BEGIN Records for the exercise
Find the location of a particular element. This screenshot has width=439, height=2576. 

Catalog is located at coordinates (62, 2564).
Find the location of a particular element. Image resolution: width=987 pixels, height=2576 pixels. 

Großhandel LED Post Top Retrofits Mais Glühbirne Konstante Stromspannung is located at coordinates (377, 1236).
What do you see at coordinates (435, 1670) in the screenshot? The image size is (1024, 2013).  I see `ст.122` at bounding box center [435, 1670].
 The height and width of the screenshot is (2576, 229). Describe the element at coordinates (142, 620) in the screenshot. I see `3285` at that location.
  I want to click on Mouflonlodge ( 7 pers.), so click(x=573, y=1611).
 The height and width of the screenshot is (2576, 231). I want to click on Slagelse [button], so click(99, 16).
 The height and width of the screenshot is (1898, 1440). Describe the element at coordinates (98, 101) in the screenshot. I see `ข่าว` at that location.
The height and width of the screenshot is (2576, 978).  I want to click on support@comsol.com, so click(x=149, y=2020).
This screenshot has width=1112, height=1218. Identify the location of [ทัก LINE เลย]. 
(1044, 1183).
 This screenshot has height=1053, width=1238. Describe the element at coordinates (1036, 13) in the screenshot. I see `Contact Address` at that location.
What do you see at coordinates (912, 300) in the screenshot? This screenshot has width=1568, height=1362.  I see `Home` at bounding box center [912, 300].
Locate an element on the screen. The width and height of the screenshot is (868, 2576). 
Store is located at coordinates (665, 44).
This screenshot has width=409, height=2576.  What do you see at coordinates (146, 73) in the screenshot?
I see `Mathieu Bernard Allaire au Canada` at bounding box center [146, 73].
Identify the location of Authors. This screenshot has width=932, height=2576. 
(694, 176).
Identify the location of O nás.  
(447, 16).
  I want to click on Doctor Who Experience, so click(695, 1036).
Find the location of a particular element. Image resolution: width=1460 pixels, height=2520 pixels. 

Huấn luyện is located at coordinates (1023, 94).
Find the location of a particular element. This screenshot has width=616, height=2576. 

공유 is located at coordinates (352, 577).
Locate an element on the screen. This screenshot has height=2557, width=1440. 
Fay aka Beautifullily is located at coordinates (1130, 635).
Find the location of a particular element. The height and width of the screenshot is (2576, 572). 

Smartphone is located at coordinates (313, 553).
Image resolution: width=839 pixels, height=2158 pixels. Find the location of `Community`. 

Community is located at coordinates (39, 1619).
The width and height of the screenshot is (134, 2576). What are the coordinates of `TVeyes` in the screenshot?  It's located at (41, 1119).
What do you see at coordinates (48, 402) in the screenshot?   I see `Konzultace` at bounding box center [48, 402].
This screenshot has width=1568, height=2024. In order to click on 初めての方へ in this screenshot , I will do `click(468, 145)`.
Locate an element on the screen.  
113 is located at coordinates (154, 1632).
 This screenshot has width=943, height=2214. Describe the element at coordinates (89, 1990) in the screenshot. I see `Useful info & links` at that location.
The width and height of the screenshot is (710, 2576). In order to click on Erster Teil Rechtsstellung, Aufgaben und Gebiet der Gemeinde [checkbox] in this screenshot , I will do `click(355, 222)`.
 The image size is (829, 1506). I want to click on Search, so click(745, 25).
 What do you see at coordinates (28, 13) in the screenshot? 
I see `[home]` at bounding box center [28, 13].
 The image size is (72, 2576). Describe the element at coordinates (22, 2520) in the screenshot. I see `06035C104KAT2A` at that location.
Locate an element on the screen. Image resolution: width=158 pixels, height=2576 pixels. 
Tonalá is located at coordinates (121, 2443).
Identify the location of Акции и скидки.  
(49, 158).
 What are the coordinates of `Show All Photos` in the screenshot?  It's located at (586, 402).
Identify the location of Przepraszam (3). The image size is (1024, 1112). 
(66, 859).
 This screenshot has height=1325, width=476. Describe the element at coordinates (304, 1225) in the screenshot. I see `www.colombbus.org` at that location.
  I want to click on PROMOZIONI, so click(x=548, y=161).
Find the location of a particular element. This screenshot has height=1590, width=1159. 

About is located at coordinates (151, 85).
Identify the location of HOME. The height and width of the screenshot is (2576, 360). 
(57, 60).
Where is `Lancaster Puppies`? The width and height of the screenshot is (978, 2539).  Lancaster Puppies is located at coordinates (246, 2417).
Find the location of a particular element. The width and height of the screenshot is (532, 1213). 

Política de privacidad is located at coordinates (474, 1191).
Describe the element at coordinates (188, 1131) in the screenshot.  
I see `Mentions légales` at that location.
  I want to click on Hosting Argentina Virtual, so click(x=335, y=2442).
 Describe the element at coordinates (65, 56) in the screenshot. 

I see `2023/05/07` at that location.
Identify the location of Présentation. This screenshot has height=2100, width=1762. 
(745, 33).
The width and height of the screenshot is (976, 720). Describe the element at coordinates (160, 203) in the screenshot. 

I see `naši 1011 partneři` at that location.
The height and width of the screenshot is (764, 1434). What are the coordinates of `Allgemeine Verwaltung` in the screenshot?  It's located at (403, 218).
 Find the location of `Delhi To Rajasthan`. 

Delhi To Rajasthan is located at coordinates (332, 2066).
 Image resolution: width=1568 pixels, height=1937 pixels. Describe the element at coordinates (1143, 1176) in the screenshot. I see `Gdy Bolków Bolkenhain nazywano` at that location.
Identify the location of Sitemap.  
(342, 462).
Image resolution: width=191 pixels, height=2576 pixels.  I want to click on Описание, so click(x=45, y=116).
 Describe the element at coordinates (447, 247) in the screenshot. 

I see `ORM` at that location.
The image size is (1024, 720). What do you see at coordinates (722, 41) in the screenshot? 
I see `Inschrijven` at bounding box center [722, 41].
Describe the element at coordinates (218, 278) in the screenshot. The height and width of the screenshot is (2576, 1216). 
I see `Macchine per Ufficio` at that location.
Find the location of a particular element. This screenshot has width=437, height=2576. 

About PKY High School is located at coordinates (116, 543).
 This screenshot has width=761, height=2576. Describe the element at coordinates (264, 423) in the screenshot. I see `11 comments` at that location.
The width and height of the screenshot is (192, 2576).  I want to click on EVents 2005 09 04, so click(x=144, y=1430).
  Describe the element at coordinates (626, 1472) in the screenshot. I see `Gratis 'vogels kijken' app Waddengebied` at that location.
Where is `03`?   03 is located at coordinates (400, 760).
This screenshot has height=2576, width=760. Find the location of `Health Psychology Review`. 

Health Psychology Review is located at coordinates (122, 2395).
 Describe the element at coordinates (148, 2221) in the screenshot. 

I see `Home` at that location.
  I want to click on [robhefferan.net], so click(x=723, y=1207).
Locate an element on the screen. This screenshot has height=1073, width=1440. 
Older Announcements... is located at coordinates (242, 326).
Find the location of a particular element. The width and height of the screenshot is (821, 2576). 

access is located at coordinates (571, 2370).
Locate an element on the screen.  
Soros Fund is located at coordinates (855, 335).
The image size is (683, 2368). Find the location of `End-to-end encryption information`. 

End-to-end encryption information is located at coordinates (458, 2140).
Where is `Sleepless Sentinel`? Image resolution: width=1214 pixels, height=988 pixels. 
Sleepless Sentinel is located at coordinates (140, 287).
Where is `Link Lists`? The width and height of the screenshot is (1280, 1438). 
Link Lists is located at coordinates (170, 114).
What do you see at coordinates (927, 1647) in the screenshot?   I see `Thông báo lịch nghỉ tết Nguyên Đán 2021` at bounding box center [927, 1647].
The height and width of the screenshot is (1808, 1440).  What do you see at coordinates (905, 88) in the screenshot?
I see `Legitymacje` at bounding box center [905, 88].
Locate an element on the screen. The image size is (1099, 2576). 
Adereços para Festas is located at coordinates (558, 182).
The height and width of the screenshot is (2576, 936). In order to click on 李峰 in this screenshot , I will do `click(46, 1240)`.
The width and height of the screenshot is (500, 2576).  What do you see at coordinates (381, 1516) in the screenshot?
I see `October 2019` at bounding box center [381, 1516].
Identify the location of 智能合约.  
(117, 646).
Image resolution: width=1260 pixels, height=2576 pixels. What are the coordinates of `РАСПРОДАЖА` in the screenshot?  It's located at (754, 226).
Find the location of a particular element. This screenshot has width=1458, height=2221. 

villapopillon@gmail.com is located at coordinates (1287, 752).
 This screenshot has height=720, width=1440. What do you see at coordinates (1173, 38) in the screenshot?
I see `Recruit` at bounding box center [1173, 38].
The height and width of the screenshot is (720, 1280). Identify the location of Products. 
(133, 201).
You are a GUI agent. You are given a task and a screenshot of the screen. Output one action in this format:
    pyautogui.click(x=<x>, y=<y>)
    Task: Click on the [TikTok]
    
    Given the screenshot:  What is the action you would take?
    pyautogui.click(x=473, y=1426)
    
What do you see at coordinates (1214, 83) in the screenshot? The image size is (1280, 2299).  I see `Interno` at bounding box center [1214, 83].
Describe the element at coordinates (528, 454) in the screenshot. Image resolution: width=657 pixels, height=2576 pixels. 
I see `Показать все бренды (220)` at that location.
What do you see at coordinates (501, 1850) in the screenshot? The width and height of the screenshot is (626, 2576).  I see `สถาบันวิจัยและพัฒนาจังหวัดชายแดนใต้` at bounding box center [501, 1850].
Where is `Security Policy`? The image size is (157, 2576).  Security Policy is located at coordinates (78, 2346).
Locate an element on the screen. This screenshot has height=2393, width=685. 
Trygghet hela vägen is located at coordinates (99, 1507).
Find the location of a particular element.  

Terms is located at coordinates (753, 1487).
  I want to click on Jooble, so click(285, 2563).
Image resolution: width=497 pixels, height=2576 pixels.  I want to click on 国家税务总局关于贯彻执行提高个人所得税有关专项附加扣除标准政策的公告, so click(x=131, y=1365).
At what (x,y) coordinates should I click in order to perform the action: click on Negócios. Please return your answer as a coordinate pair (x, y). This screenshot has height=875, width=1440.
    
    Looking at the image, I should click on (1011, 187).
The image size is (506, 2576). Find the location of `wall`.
END Records for the exercise
Please, from the material above, copy only the lines from the line with "The height and width of the screenshot is (1808, 1440)." up to and including the line with "Task: Click on the [TikTok]", exactly as written.

*Result of the task*.
The height and width of the screenshot is (1808, 1440).  What do you see at coordinates (905, 88) in the screenshot?
I see `Legitymacje` at bounding box center [905, 88].
Locate an element on the screen. The image size is (1099, 2576). 
Adereços para Festas is located at coordinates (558, 182).
The height and width of the screenshot is (2576, 936). In order to click on 李峰 in this screenshot , I will do `click(46, 1240)`.
The width and height of the screenshot is (500, 2576).  What do you see at coordinates (381, 1516) in the screenshot?
I see `October 2019` at bounding box center [381, 1516].
Identify the location of 智能合约.  
(117, 646).
Image resolution: width=1260 pixels, height=2576 pixels. What are the coordinates of `РАСПРОДАЖА` in the screenshot?  It's located at (754, 226).
Find the location of a particular element. This screenshot has width=1458, height=2221. 

villapopillon@gmail.com is located at coordinates (1287, 752).
 This screenshot has height=720, width=1440. What do you see at coordinates (1173, 38) in the screenshot?
I see `Recruit` at bounding box center [1173, 38].
The height and width of the screenshot is (720, 1280). Identify the location of Products. 
(133, 201).
You are a GUI agent. You are given a task and a screenshot of the screen. Output one action in this format:
    pyautogui.click(x=<x>, y=<y>)
    Task: Click on the [TikTok]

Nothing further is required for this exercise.